Exercise materials:

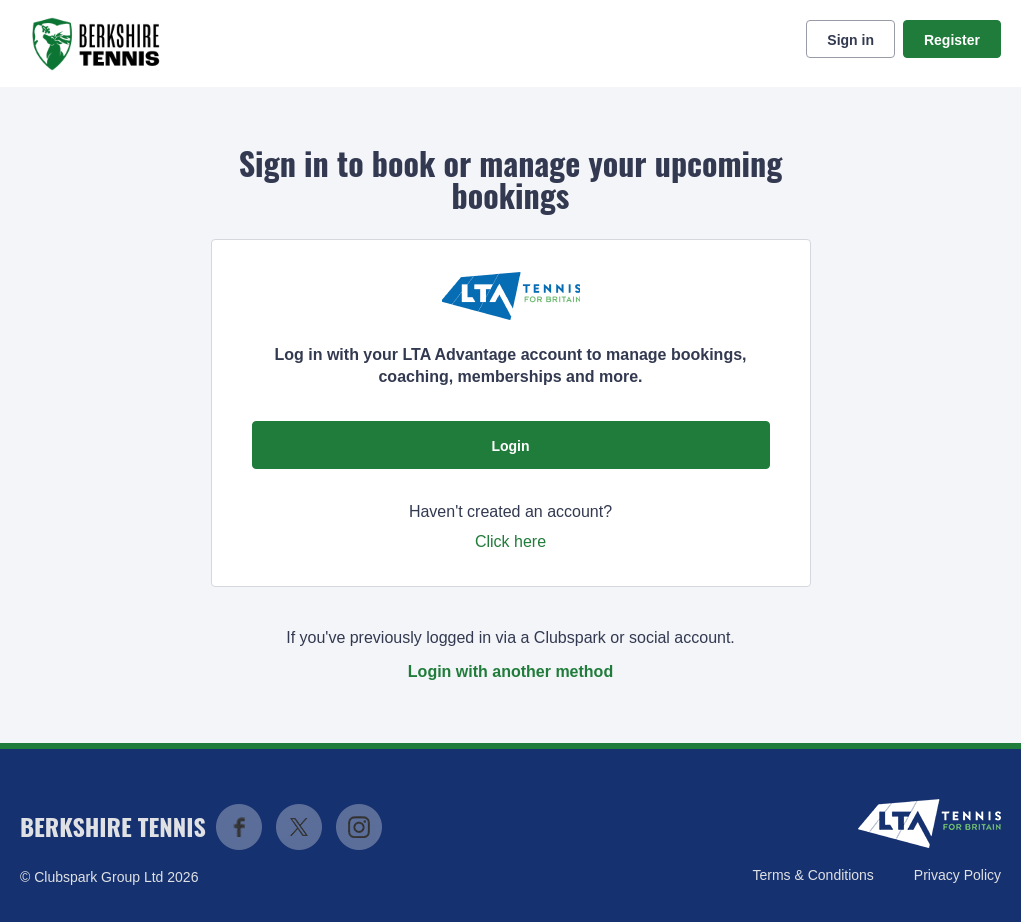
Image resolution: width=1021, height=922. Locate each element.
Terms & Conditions (812, 875)
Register (952, 40)
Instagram (359, 827)
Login (510, 446)
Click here (510, 541)
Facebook (239, 827)
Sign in (850, 40)
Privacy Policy (957, 875)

Task brief: Each line from the one with "Register (952, 40)" through the last line of the records must be written out word for word. Include nothing else.

Worked solution:
Register (952, 40)
Instagram (359, 827)
Login (510, 446)
Click here (510, 541)
Facebook (239, 827)
Sign in (850, 40)
Privacy Policy (957, 875)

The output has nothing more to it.